In agreement with Kim et al. (2006b) and Rappaport et al. (2009, 2010), we observe that the DSM ratios on the right side of Figure 4.6 decline as air benzene increases, with the majority of the decline taking place at air benzene concentrations below 1 ppm. However, the left side of Figure 4.6 shows that this decline does not correspond to any strongly nonlinear metabolism at low concentrations of air benzene. Rather, the downward slopes of the right-side DSM plots are consequences of the fact that metabolite concentrations are distributed with substantial variance and skew around their air benzene exposure concentration-dependent means (or medians, geometric means, etc.), so that the ratios of these random variables are negatively correlated with their denominators. As cautioned by Liermann et al. (2004), “Ratio data, observations in which one random value is divided by another random value, present unique analytical challenges. …[S]everal authors have pointed out that interpreting results of analyses based on ratio data can be non-intuitive, potentially leading to unintended inference and incorrect conclusions… They advocate reformulating the hypothesis in terms of the numerator, using the denominator as an explanatory variable.” The left-side plots in Figure 4.6 accomplish this reformulation.

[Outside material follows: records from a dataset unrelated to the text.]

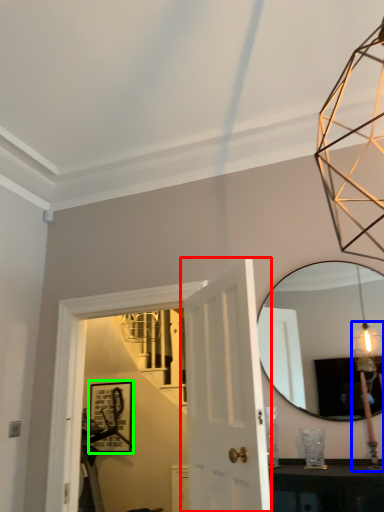 Question: Considering the real-world distances, which object is closest to door (highlighted by a red box)? light fixture (highlighted by a blue box) or picture frame (highlighted by a green box).

Choices:
 (A) light fixture
 (B) picture frame

Answer: (A) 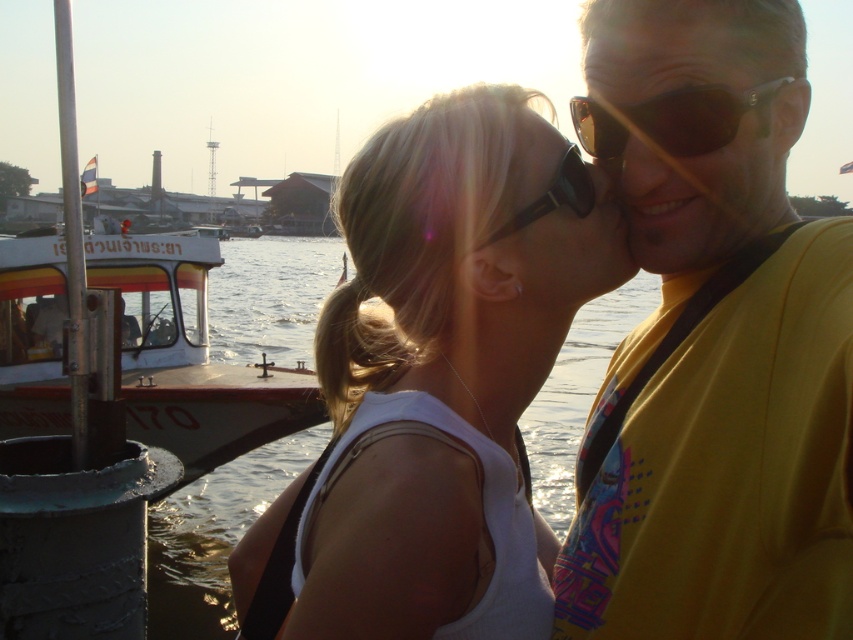 You are a photographer standing 5 feet away from a yellow fabric shirt at center. Can you take a clear photo of it without moving closer?

The yellow fabric shirt at center is 4.83 feet away from the camera, which is within the 5 feet distance. Therefore, you can take a clear photo of it without moving closer.

You are a photographer trying to capture a closeup of the matte skin forehead at upper center and the black plastic sunglasses at center. Which object should you focus on first to ensure both are in focus?

The matte skin forehead at upper center is closer to the viewer than the black plastic sunglasses at center, so you should focus on the matte skin forehead at upper center first to ensure both are in focus.

You are a photographer trying to capture a closeup shot of the matte skin forehead at upper center and the black plastic sunglasses at center. Which object should you focus on first if you want to ensure both are in focus?

The matte skin forehead at upper center is above the black plastic sunglasses at center, so you should focus on the matte skin forehead at upper center first to ensure both are in focus. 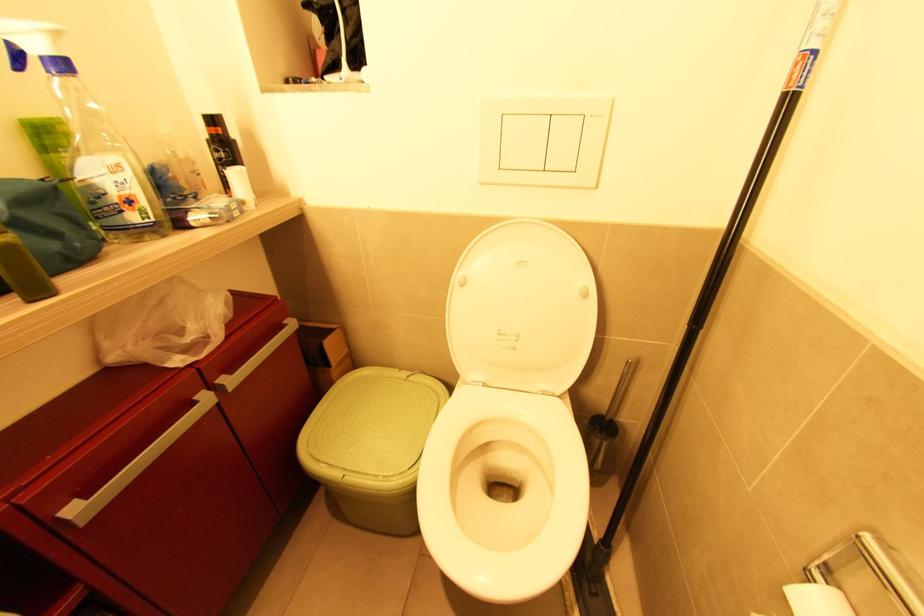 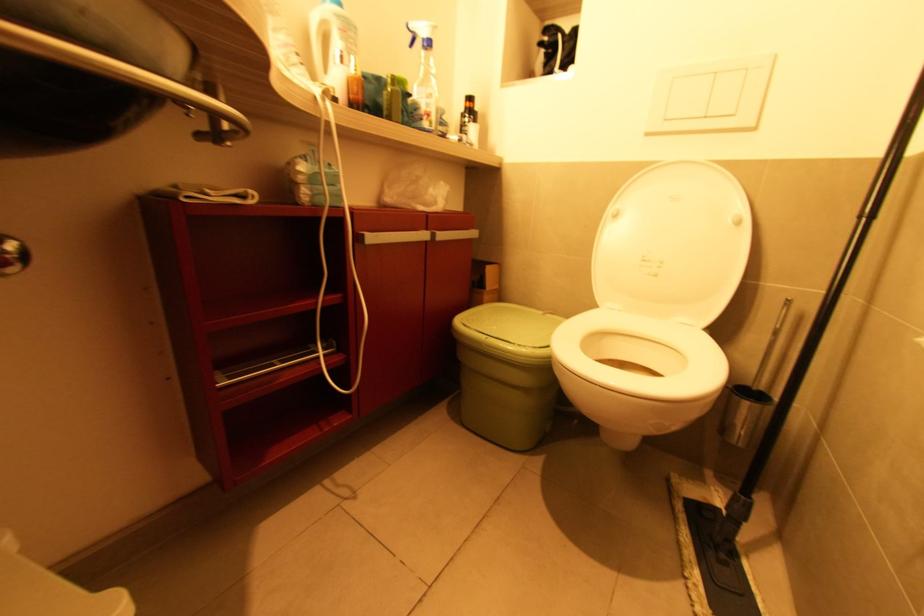 Find the pixel in the second image that matches pixel 207 400 in the first image.

(426, 237) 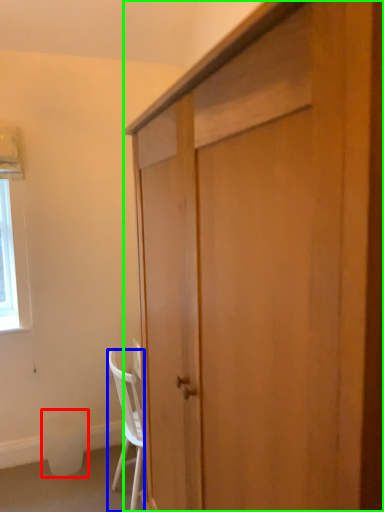 Question: Estimate the real-world distances between objects in this image. Which object is closer to trash bin/can (highlighted by a red box), chair (highlighted by a blue box) or cabinetry (highlighted by a green box)?

Choices:
 (A) chair
 (B) cabinetry

Answer: (A) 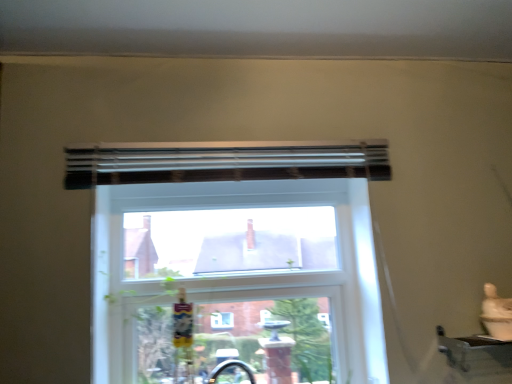 The image size is (512, 384). I want to click on free location above black matte curtain at upper center (from a real-world perspective), so pos(227,138). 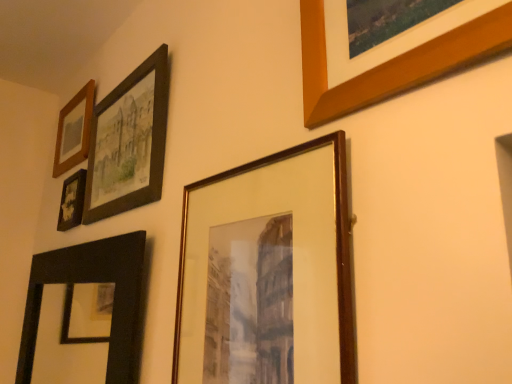 Question: Can wooden frame at upper left, the 6th picture frame positioned from the right, be found inside matte black photo frame at upper left, the 2th picture frame viewed from the left?

Choices:
 (A) yes
 (B) no

Answer: (B)

Question: Considering the relative positions of matte black photo frame at upper left, the 2th picture frame viewed from the left, and wooden frame at upper left, the 6th picture frame positioned from the right, in the image provided, is matte black photo frame at upper left, the 2th picture frame viewed from the left, to the left of wooden frame at upper left, the 6th picture frame positioned from the right, from the viewer's perspective?

Choices:
 (A) yes
 (B) no

Answer: (B)

Question: From the image's perspective, does matte black photo frame at upper left, the 2th picture frame viewed from the left, appear higher than wooden frame at upper left, the 1th picture frame positioned from the left?

Choices:
 (A) no
 (B) yes

Answer: (A)

Question: Considering the relative sizes of matte black photo frame at upper left, the 2th picture frame viewed from the left, and wooden frame at upper left, the 6th picture frame positioned from the right, in the image provided, is matte black photo frame at upper left, the 2th picture frame viewed from the left, wider than wooden frame at upper left, the 6th picture frame positioned from the right,?

Choices:
 (A) yes
 (B) no

Answer: (B)

Question: Is matte black photo frame at upper left, the 2th picture frame viewed from the left, outside of wooden frame at upper left, the 6th picture frame positioned from the right?

Choices:
 (A) yes
 (B) no

Answer: (A)

Question: Considering the positions of matte black frame at upper left, the fourth picture frame viewed from the left, and wooden frame at center, the fifth picture frame viewed from the left, in the image, is matte black frame at upper left, the fourth picture frame viewed from the left, taller or shorter than wooden frame at center, the fifth picture frame viewed from the left,?

Choices:
 (A) tall
 (B) short

Answer: (B)

Question: From a real-world perspective, is matte black frame at upper left, the 3th picture frame from the right, positioned above or below wooden frame at center, placed as the 2th picture frame when sorted from right to left?

Choices:
 (A) below
 (B) above

Answer: (B)

Question: From the image's perspective, is matte black frame at upper left, the fourth picture frame viewed from the left, positioned above or below wooden frame at center, the fifth picture frame viewed from the left?

Choices:
 (A) below
 (B) above

Answer: (B)

Question: Visually, is matte black frame at upper left, the fourth picture frame viewed from the left, positioned to the left or to the right of wooden frame at center, the fifth picture frame viewed from the left?

Choices:
 (A) left
 (B) right

Answer: (A)

Question: Is wooden frame at center, the fifth picture frame viewed from the left, to the left or to the right of matte black frame at upper left, the fourth picture frame viewed from the left, in the image?

Choices:
 (A) right
 (B) left

Answer: (A)

Question: Is wooden frame at center, the fifth picture frame viewed from the left, wider or thinner than matte black frame at upper left, the fourth picture frame viewed from the left?

Choices:
 (A) thin
 (B) wide

Answer: (A)

Question: Is wooden frame at center, placed as the 2th picture frame when sorted from right to left, taller or shorter than matte black frame at upper left, the 3th picture frame from the right?

Choices:
 (A) short
 (B) tall

Answer: (B)

Question: From a real-world perspective, is wooden frame at center, placed as the 2th picture frame when sorted from right to left, physically located above or below matte black frame at upper left, the fourth picture frame viewed from the left?

Choices:
 (A) below
 (B) above

Answer: (A)

Question: Would you say wooden frame at center, placed as the 2th picture frame when sorted from right to left, is to the left or to the right of wooden frame at upper left, the 1th picture frame positioned from the left, in the picture?

Choices:
 (A) left
 (B) right

Answer: (B)

Question: From a real-world perspective, is wooden frame at center, the fifth picture frame viewed from the left, physically located above or below wooden frame at upper left, the 6th picture frame positioned from the right?

Choices:
 (A) above
 (B) below

Answer: (B) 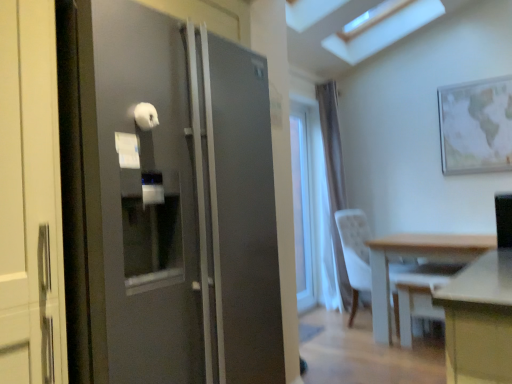 Question: From a real-world perspective, is light wood table at lower right on top of white sheer curtain at center?

Choices:
 (A) yes
 (B) no

Answer: (B)

Question: Can white sheer curtain at center be found inside light wood table at lower right?

Choices:
 (A) no
 (B) yes

Answer: (A)

Question: Considering the relative sizes of light wood table at lower right and white sheer curtain at center in the image provided, is light wood table at lower right taller than white sheer curtain at center?

Choices:
 (A) yes
 (B) no

Answer: (B)

Question: Is light wood table at lower right oriented away from white sheer curtain at center?

Choices:
 (A) yes
 (B) no

Answer: (B)

Question: Does light wood table at lower right come behind white sheer curtain at center?

Choices:
 (A) yes
 (B) no

Answer: (B)

Question: Considering the relative sizes of light wood table at lower right and white sheer curtain at center in the image provided, is light wood table at lower right smaller than white sheer curtain at center?

Choices:
 (A) yes
 (B) no

Answer: (B)

Question: Is white fabric chair at right with light wood table at lower right?

Choices:
 (A) yes
 (B) no

Answer: (B)

Question: Can you confirm if white fabric chair at right is positioned to the left of light wood table at lower right?

Choices:
 (A) yes
 (B) no

Answer: (A)

Question: From a real-world perspective, is white fabric chair at right beneath light wood table at lower right?

Choices:
 (A) no
 (B) yes

Answer: (A)

Question: Considering the relative sizes of white fabric chair at right and light wood table at lower right in the image provided, is white fabric chair at right taller than light wood table at lower right?

Choices:
 (A) yes
 (B) no

Answer: (A)

Question: Is light wood table at lower right inside white fabric chair at right?

Choices:
 (A) yes
 (B) no

Answer: (B)

Question: Is white fabric chair at right smaller than light wood table at lower right?

Choices:
 (A) yes
 (B) no

Answer: (A)

Question: Can you confirm if clear glass window at center is bigger than white plastic swivel chair at lower right?

Choices:
 (A) no
 (B) yes

Answer: (A) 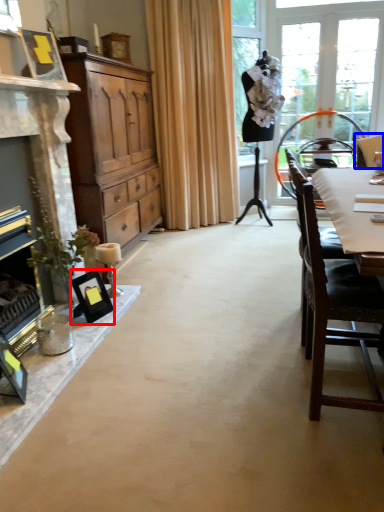 Question: Which object is further to the camera taking this photo, picture frame (highlighted by a red box) or chair (highlighted by a blue box)?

To further clarify the logic of ratios of random variables, Figure 4.7 presents results from an artificial data set with 1000 simulated data points. Here, the true relationship between exposure concentration X and metabolite concentration Y is known exactly: it is specified to be purely linear, Y = 10X, as X ranges from 0 to 10 ppm and Y ranges from 0 to 100. However, there is a relatively modest error variance in the measured values of Y, much less than in the realistic data in Figure 4.6 but sufficient to illustrate methodological points. It is described by addition of an error term uniformly distributed between -10 and 10, but truncated to prevent negative concentration values. Negative values of Y are assumed to be impossible, so any negative value due to random error is rounded up to 0; this imparts an upward bias to errors, as is probably realistic with real-world measurements that allow large positive values but no negative values. The left side of Figure 4.7 shows this simulated data set; a nonlinear regression (lowess) curve fit to the data provides an excellent approximation to the true linear relationship, E(Y | X) = 10X. The right side of Figure 4.7 shows how the ratio Y/X varies with X. Even though this simulated data set has been constructed so that metabolism is exactly linear, the DSM ratio on the right is declining, with most of the decline occurring below 1 ppm. It is not necessary to postulate a hidden high-affinity enzyme or other toxicological mechanism to explain this pattern: it is a consequence of the algebra of random variables and of the assumed error model, rather than of toxicological mechanisms. Thus, contrary to the inferences drawn by the Berkeley group, a declining DSM ratio does not necessarily provide evidence against the null hypothesis of linear metabolism at low doses: the two are entirely compatible both in principle (Figure 4.7) and in practice (Figure 4.6).